🤖 AI Summary
This work identifies systematic pragmatic deficiencies in vision-language models (VLMs) for referring expression generation (REG): violations of Grice’s Cooperative Principle lead to non-unique references, redundant descriptions, excessive reliance on spatial cues, and significant divergence from human pragmatic preferences. Methodologically, we first systematically characterize—through a pragmatic lens—three core failure modes of VLMs in REG; second, we introduce RefOI, the first bilingual (written and spoken) multimodal referring-expression dataset with fine-grained pragmatic annotations (1.5k images); third, we propose a Grice-theory–informed pragmatic evaluation framework integrating human judgment with granular error analysis.
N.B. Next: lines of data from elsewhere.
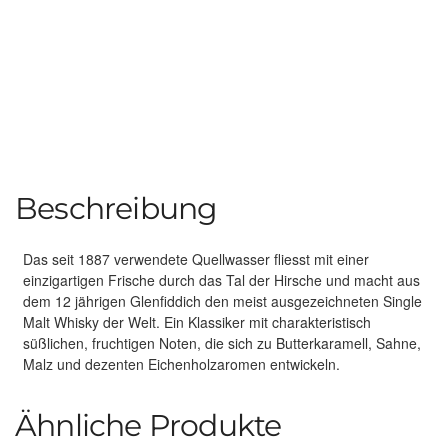
Beschreibung
Das seit 1887 verwendete Quellwasser fliesst mit einer
einzigartigen Frische durch das Tal der Hirsche und macht aus
dem 12 jährigen Glenfiddich den meist ausgezeichneten Single
Malt Whisky der Welt. Ein Klassiker mit charakteristisch
süßlichen, fruchtigen Noten, die sich zu Butterkaramell, Sahne,
Malz und dezenten Eichenholzaromen entwickeln.
Ähnliche Produkte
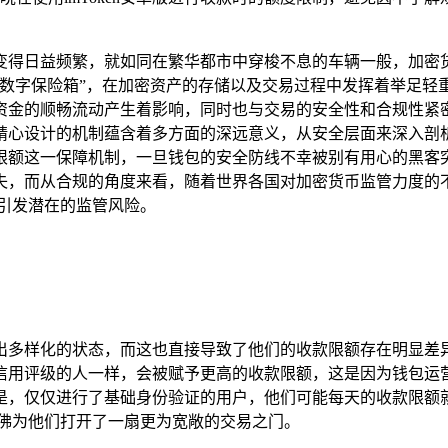
日益频繁，就如同在繁华都市中穿梭不息的车辆一般，加密货币在
字保险箱”，在加密资产的存储以及交易过程中发挥着举足轻重的关
的顺畅流动产生着影响，同时也与交易的安全性和合规性紧密相连
精心设计的机制蕴含着多方面的深远意义，从安全层面来深入剖
限额这一保障机制，一旦钱包的安全防线不幸被别有用心的黑客
失，而从合规的角度来看，随着世界各国对加密货币监管力度的
引发潜在的监管风险。
度呈现出多样化的状态，而这也直接导致了他们的收款限额存在明
信用评级的人一样，会被赋予更高的收款限额，这是因为钱包运
是，仅仅进行了基础身份验证的用户，他们可能每天的收款限额就
仿佛为他们打开了一扇更为宽敞的交易之门。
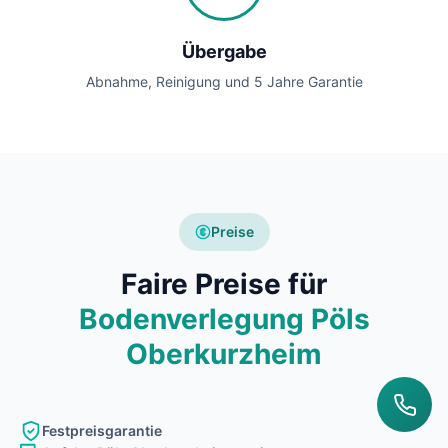
Übergabe
Abnahme, Reinigung und 5 Jahre Garantie
Preise
Faire Preise für
Bodenverlegung Pöls
Oberkurzheim
Festpreisgarantie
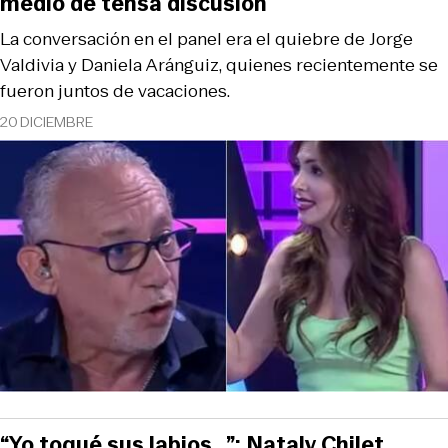
medio de tensa discusión
La conversación en el panel era el quiebre de Jorge
Valdivia y Daniela Aránguiz, quienes recientemente se
fueron juntos de vacaciones.
20 DICIEMBRE
“Yo toqué sus labios…”: Nataly Chilet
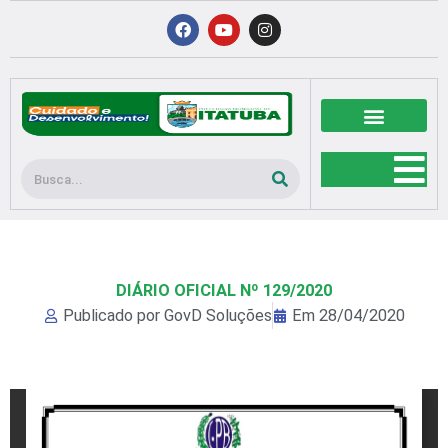
Ir
F
Y
I
a
o
n
para
c
u
s
o
e
t
t
b
u
a
conteúdo
o
b
g
o
e
r
k
a
m
Pesquisar
DIÁRIO OFICIAL Nº 129/2020
Publicado por
GovD Soluções
Em
28/04/2020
Experiments across prominent VLMs—including BLIP-2, LLaVA, and Qwen-VL—demonstrate widespread, severe violations of referential uniqueness, informational conciseness, and spatial cue minimization. Crucially, standard automatic metrics (e.g., CIDEr, SPICE) exhibit strong misalignment with human pragmatic judgments.
📝 Abstract
Referring Expression Generation (REG) is a core task for evaluating the pragmatic competence of vision-language systems, requiring not only accurate semantic grounding but also adherence to principles of cooperative communication (Grice, 1975). However, current evaluations of vision-language models (VLMs) often overlook the pragmatic dimension, reducing REG to a region-based captioning task and neglecting Gricean maxims. In this work, we revisit REG from a pragmatic perspective, introducing a new dataset (RefOI) of 1.5k images annotated with both written and spoken referring expressions. Through a systematic evaluation of state-of-the-art VLMs, we identify three key failures of pragmatic competence: (1) failure to uniquely identify the referent, (2) inclusion of excessive or irrelevant information, and (3) misalignment with human pragmatic preference, such as the underuse of minimal spatial cues. We also show that standard automatic evaluations fail to capture these pragmatic violations, reinforcing superficial cues rather than genuine referential success. Our findings call for a renewed focus on pragmatically informed models and evaluation frameworks that align with real human communication.